Emissions & Smoke Portal > Educational Resources > Smoke Management and Air Quality for Land Managers Tutorial > Module 3: Smoke Management > Dispersing Smoke

    Dispersing Smoke

    L3_2.jpgThere are two basic smoke management practices (BSMPs) that address how to plan and manage a burn to optimize smoke dispersion. In planning for smoke dispersion be aware of potential smoke impact to areas including those affected by long range smoke transport, diurnal changes in smoke concentrations. Also be aware of residential areas and transportation corridors in which smoke may reduce visibility and impact safety.

    BSMP 1) Meteorological scheduling and evaluating the impact of smoke from burning both in burn planning and burn operation.

    BSMP 1 in planning
    Prior to burning it is important to identify smoke sensitive areas downwind of burn areas such as highways, communities, airports, scenic vistas, Class 1 areas, non-attainment areas, etc. Determining meteorological conditions such as wind speed and direction, mixing height, inversion potential, atmospheric stability are also critical to taking steps that will promote smoke dispersal away from sensitive areas and prevent ground level accumulations. Smoke dispersion models may be useful to compare dispersion under different or anticipated meteorological scenarios. However, dispersion modeling may not necessary be an option in all situations.

    BSMP 1 in operations
    For operations, obtain and use a meteorological forecast (National Weather Service, Spot Fire Weather Forecast or other data source) to inform daily burn decision making and to time ignitions to maximize plume loft and dispersion away from sensitive areas. Verify the forecasted conditions whenever possible with local observations (Remote Automated Weather Stations, on-site or nearby weather monitoring sites, etc.). Also consider the use of smoke dispersion forecasting models, which can aid with go/no-go decisions and are useful for larger burns that have potential for adverse impacts. We will cover recording keeping shortly, but for now it is also worth noting that this BSMP should also entail post-fire documentation of the meteorological forecast and conditions both during and after the burn which influenced the dispersion of smoke.

    BSMP 2) Monitor the effects of the fire on air quality and document smoke dispersion.
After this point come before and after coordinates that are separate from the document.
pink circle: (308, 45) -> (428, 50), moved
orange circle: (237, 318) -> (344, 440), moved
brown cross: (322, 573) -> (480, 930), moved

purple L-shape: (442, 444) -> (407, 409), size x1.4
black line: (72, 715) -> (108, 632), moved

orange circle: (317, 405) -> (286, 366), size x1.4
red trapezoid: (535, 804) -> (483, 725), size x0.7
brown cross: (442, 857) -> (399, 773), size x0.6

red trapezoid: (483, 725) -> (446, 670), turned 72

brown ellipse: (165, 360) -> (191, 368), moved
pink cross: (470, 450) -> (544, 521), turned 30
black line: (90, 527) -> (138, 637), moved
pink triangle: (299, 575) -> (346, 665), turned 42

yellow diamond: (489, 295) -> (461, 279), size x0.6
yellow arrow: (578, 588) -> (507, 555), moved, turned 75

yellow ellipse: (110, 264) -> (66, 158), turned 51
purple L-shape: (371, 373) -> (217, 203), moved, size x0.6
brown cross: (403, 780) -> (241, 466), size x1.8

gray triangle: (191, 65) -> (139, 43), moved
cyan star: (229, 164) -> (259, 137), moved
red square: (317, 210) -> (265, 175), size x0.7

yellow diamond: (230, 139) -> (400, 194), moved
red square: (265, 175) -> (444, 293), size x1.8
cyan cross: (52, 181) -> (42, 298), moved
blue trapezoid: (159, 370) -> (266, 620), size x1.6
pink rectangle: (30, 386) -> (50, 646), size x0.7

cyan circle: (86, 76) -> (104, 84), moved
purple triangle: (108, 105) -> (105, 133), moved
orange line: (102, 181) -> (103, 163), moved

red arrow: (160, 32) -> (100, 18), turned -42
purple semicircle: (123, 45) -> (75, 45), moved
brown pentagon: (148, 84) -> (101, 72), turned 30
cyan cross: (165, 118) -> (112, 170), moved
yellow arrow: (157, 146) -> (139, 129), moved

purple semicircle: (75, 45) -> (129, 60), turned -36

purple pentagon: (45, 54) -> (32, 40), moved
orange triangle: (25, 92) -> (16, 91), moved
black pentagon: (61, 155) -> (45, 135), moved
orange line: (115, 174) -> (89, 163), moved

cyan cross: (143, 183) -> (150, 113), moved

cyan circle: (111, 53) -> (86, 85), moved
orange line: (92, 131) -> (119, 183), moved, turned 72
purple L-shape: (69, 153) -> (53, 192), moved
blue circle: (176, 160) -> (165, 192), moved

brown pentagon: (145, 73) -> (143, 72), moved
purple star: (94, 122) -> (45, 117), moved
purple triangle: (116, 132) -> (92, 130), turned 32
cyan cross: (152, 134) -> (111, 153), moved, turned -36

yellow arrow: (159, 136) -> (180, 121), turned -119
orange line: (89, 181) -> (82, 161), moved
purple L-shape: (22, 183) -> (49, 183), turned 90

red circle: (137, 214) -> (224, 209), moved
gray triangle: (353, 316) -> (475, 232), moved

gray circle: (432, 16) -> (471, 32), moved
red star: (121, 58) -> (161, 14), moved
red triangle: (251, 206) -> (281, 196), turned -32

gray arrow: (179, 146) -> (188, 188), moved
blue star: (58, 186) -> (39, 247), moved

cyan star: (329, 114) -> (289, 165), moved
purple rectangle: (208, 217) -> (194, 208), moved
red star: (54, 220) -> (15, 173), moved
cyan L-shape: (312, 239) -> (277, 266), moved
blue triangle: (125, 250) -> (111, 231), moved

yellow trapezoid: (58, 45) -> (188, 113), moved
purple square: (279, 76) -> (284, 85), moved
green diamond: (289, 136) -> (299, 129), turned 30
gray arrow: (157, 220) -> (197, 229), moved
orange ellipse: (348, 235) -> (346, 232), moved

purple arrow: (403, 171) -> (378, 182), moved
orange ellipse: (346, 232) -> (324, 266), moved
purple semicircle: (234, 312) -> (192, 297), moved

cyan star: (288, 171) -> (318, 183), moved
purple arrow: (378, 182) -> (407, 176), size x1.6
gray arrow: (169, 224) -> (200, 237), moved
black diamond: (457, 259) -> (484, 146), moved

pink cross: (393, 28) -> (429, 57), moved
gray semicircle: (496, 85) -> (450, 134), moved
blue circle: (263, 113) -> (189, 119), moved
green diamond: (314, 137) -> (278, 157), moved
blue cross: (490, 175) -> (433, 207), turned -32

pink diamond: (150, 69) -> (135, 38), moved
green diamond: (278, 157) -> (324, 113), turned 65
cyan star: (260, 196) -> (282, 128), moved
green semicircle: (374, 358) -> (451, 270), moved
    Monitoring the effects of fire on air quality can include visual monitoring and associated notes, photographs, aircraft observations, satellite imagery, air quality monitoring data, and post-burn evaluations. Monitoring helps protect the public by providing an assessment of fire activity which can be used to inform future decisions, ensure BSMP 2 is adequately applied, and help to identify potential contributions to an exceedance of air quality standards. Plan and be aware.